If you want to get an understanding of the Eritrean crisis, take a coach from Khartoum to Kassala. Around 100 miles outside Sudan’s popular honeymoon destination, ragged tents sprawl out across the arid plain. On the roadside lie carcasses, mainly dogs but also camels. Amputees, many of whom are children, crutch alongside the fit dragging buckets of water and bottles of petrol. Overlooking all this, a new electricity line connects a series of mosques that sit at the centre of every settlement of tents - here, there is little relief from hardship and destitution.
When you ask these refugees why they left, some reply “Hrb” (“war”). It is a confusing response; to make sense of it you have to realise that these Eritreans see little distinction between the war with Ethiopia and the border dispute that followed. From an international perspective, the conflict ended when leaders from Eritrea and Ethiopia shook hands in Algiers, back in the year 2000. The deal was deemed an acceptable conclusion rather than a diplomatic success, with both sides agreeing to the demilitarised buffer zone and the release of prisoners of war. However, the issues driving hostility were never resolved - primarily, disagreement over where the border stood and Ethiopia's failure to recognize Eritrea as a sovereign state. Economically, the border offers very little. It is a barren place, both resourceless and sparsely populated. Yet the majority of those who have migrated to Sudan do not see the war or the border as the cause of Eritrea's problems. Instead they blame their leader, Afwerki.
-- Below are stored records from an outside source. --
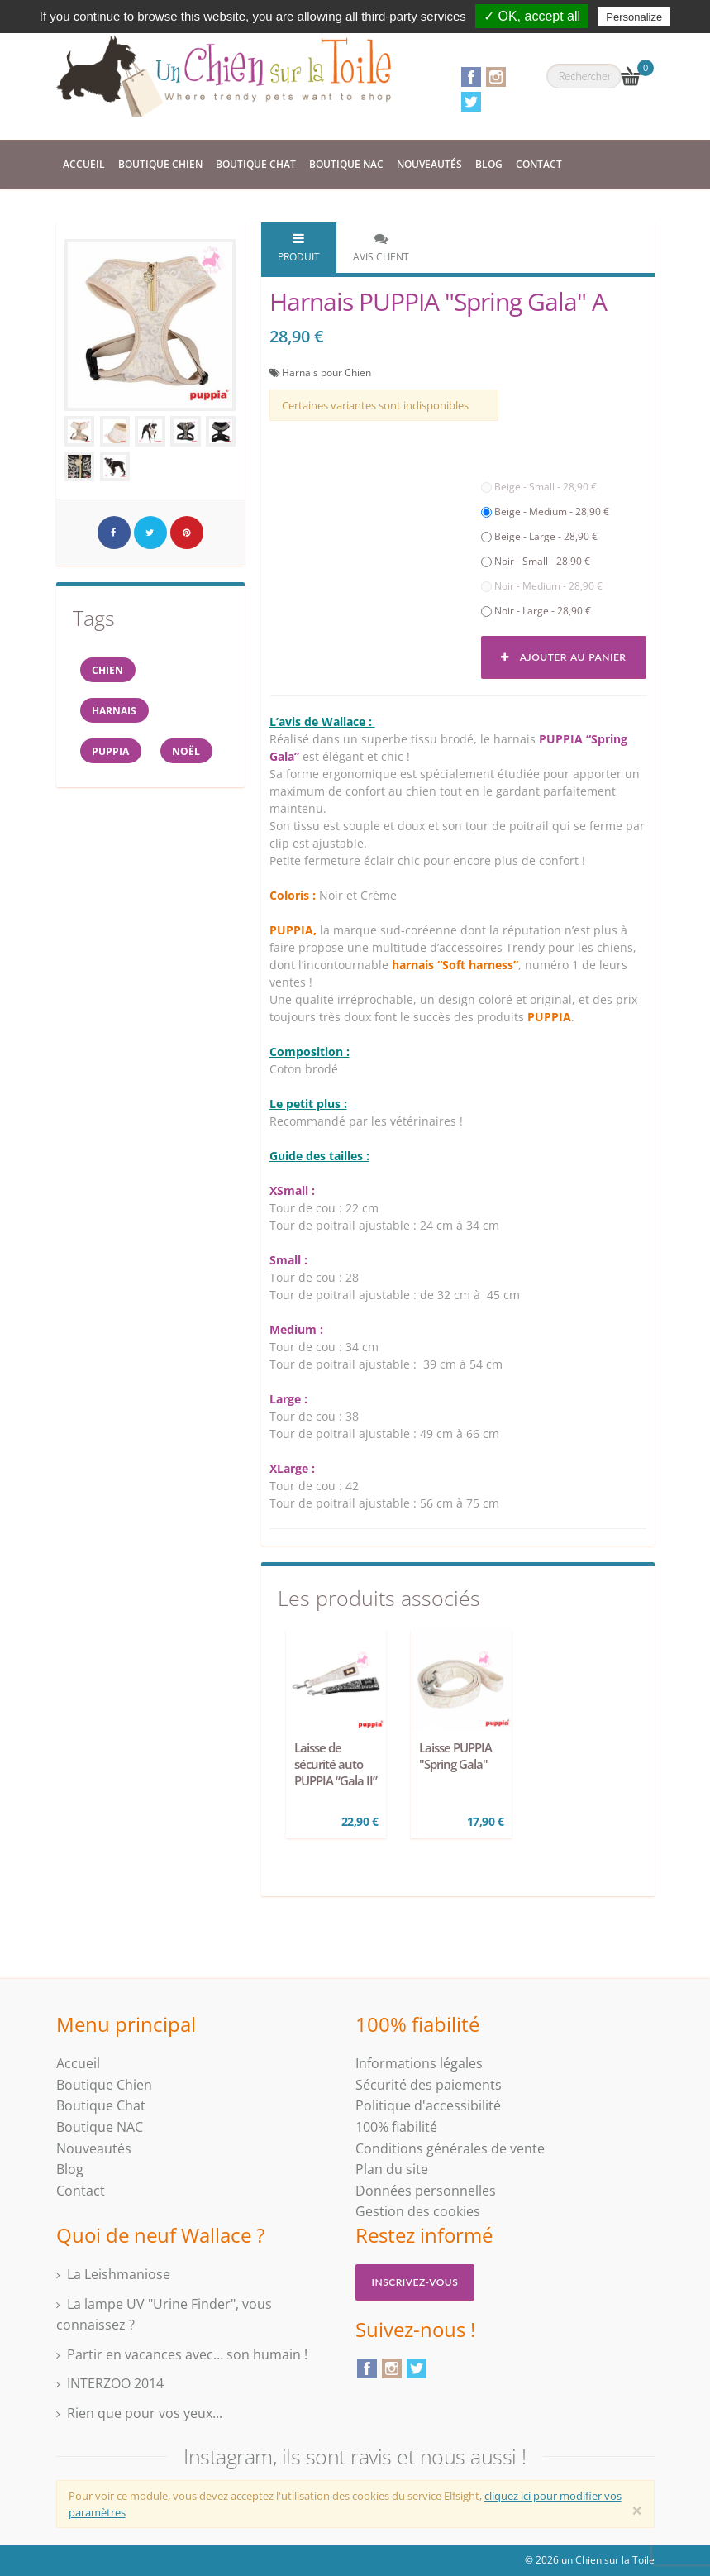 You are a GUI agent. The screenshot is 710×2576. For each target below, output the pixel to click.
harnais (115, 712)
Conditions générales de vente (450, 2148)
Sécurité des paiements (428, 2085)
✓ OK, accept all (532, 16)
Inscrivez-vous (415, 2282)
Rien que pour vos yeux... (144, 2413)
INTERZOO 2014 (115, 2383)
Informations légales (419, 2063)
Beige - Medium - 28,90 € (545, 511)
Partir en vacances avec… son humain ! (187, 2354)
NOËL (189, 753)
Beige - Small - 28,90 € (539, 487)
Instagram (496, 77)
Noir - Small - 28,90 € (535, 561)
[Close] (637, 2510)
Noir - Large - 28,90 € (536, 611)
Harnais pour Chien (326, 373)
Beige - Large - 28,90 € (539, 536)
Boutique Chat (256, 164)
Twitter (471, 102)
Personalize (634, 17)
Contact (539, 164)
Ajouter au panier (563, 657)
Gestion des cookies (417, 2211)
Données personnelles (425, 2191)
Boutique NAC (346, 164)
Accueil (84, 164)
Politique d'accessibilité (428, 2105)
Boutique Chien (160, 164)
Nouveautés (429, 164)
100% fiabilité (396, 2127)
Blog (489, 164)
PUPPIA (112, 753)
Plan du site (391, 2169)
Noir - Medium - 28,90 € (542, 586)
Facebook (471, 77)
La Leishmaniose (118, 2274)
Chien (109, 670) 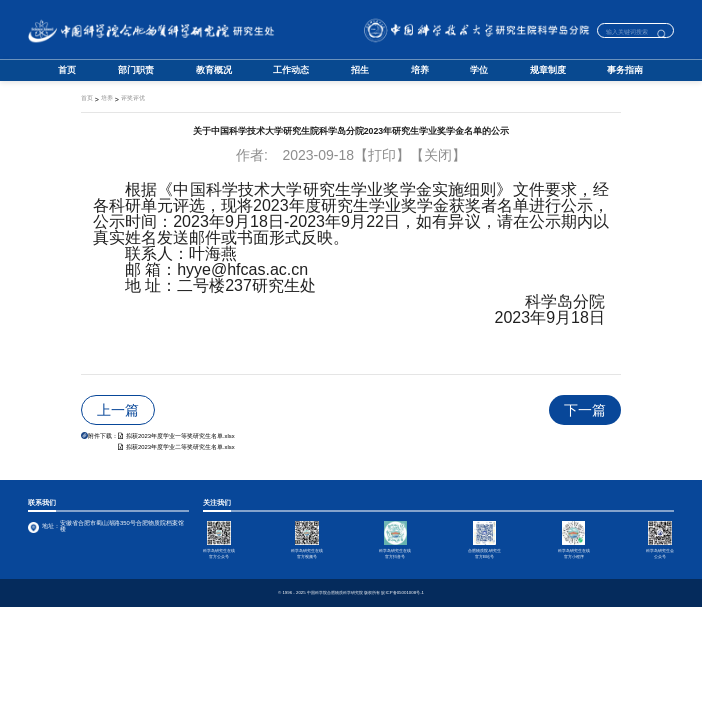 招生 (360, 70)
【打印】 (382, 155)
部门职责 (136, 70)
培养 (420, 70)
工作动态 (291, 70)
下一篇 (585, 410)
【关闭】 (438, 155)
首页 (67, 70)
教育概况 (214, 70)
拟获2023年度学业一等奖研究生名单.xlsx (176, 436)
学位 (479, 70)
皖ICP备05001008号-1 (402, 593)
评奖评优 (133, 98)
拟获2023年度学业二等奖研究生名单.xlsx (176, 447)
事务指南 (625, 70)
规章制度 (548, 70)
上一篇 (118, 410) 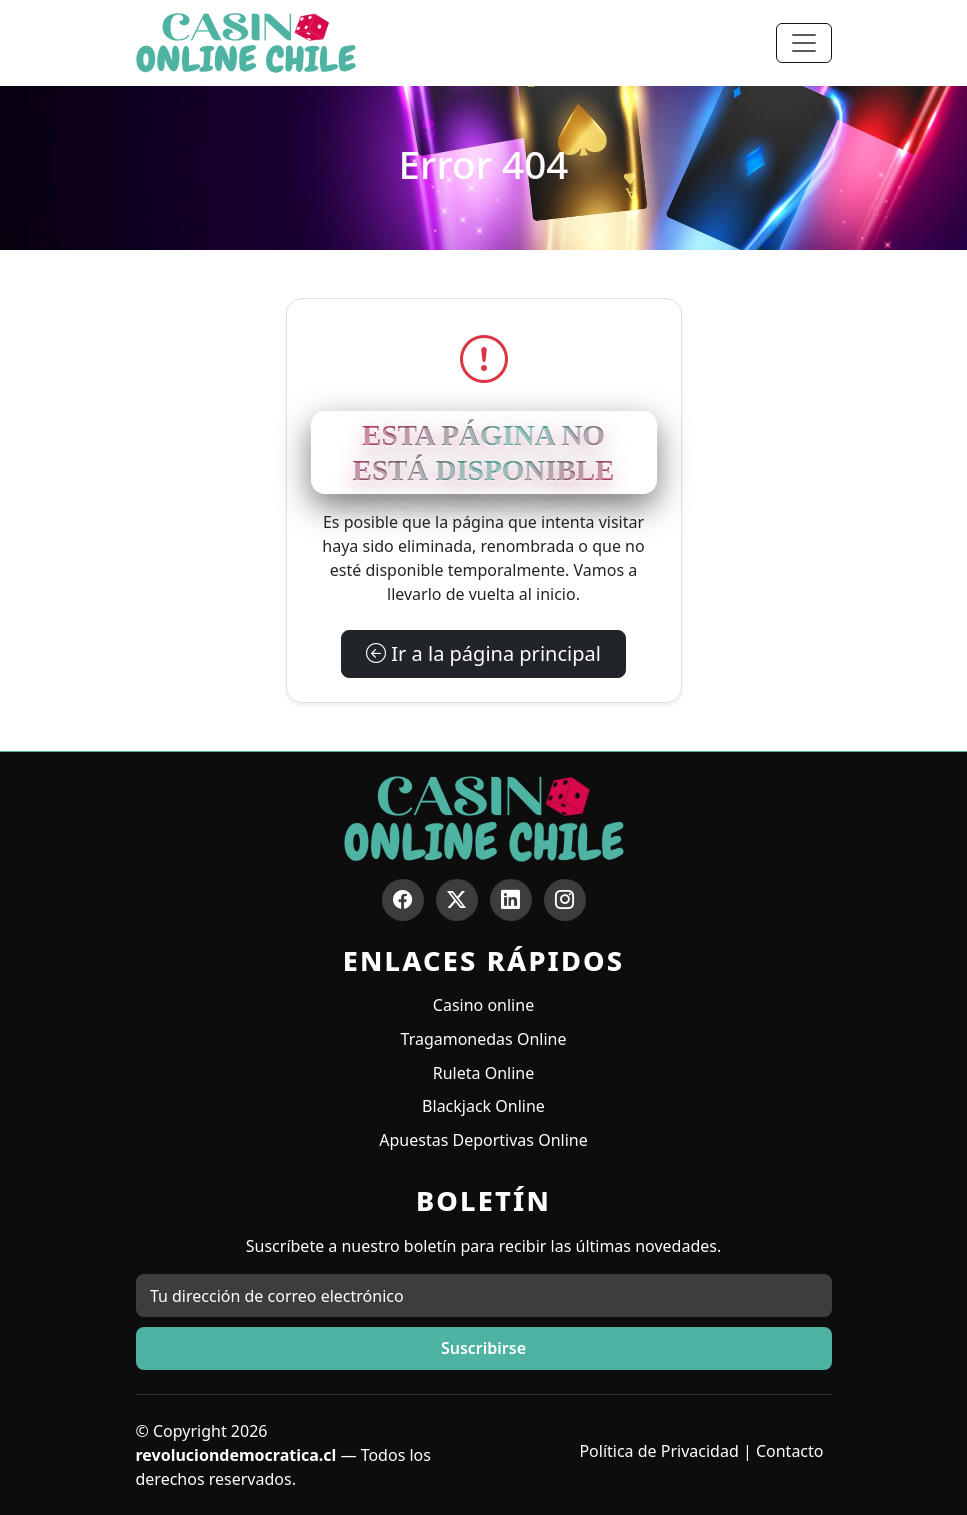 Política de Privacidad (658, 1451)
It was only following the 150 percent increase in migration (2013: 13,000 to 2014: 37,000) that Eritrea received renewed attention. These figures prompted a UN humanitarian investigation in 2015 and 2016, which concluded that around 300,000 - 400,000 Eritrean men (ten percent of their total population) were enslaved through an indefinite national service program. It was also uncovered that armed groups, accused of working with the government, were preying on rural depopulation, forcing rural women into sexual slavery. These findings are worlds away from Asmara, the nation's capital (a UNESCO world heritage site). Here, boulevards and cobbled pavements project an image of order and prosperity; it was described by one migrant as the mask which hides the reality of rural existence. Unsurprisingly, gaining access into this hidden side of eritrea is extremely difficult. A tightly regulated permit system means that foreigners are continually monitored, international media teams are banned and only 1-2 percent of the population are online - the lowest of any country in the world.
Sudan hosts over 120,000 of these predominantly rural Eritreans. While some are set to risk their lives traveling across the Sahara, many consider the plains of Kassala their new home. The Sudanese government has a similar policy towards foreigners; to travel outside of Khartoum, you nearly always need a permit, while other areas such as South Korfordan and Darfur are impossible to enter. The Eritrean refugee camps in Kassala don’t fall into the same category as Darfur; with a permit they are accessible. However, the presence of any foreigner without a guide will raise suspicion, the sight of anyone walking with a camera will likely result in some form of interrogation. Consequently, the voices of those Eritreans who live upon the plains of Eastern Sudan remain largely suppressed.
What's often forgotten is that Eritrea is not a country torn apart by war or sectarianism; compared to some of its neighbors it is seen as relatively stable. If so, how do we explain the Eritrean exodus? The European pull of ‘higher living standards’, whether we believe it to be a fantasy or not, does explain some of the motivations of those journeying across the Mediterranean. However, the majority of the 120,000 Eritreans who have migrated to Sudan cannot be ascribed this explanation. They have come to a place where there is little economic opportunity, a country currently engaged in two separate civil wars against non Arab ethnic minorities.
In a bid to explain the extent of Afwerki’s tyrannical regime to the Western world, many commentators have drawn comparisons with North Korea. As political models, there are some undeniable similarities: both nations have established dictators who appear to exercise power freely, they are relatively closed off to the outside world, and they spend a disproportionate amount of their budget on guns and uniforms. Yet the clear distinction is that Eritreans are not consumed by any illusion. In mass, they are voting with their feet.
In July 2018, Ethiopia conceded the town of Badme to Eritrea and, in doing so, effectively ended the border dispute. In September the border was officially opened, families and friends were reunited, and future trade deals were promised. Afwerki even came out stating that he would look to end the indefinite national service program that was driving so many young Eritreans away. Yet despite all of this, Eritrean migrants remain skeptical. They have little intention of returning home.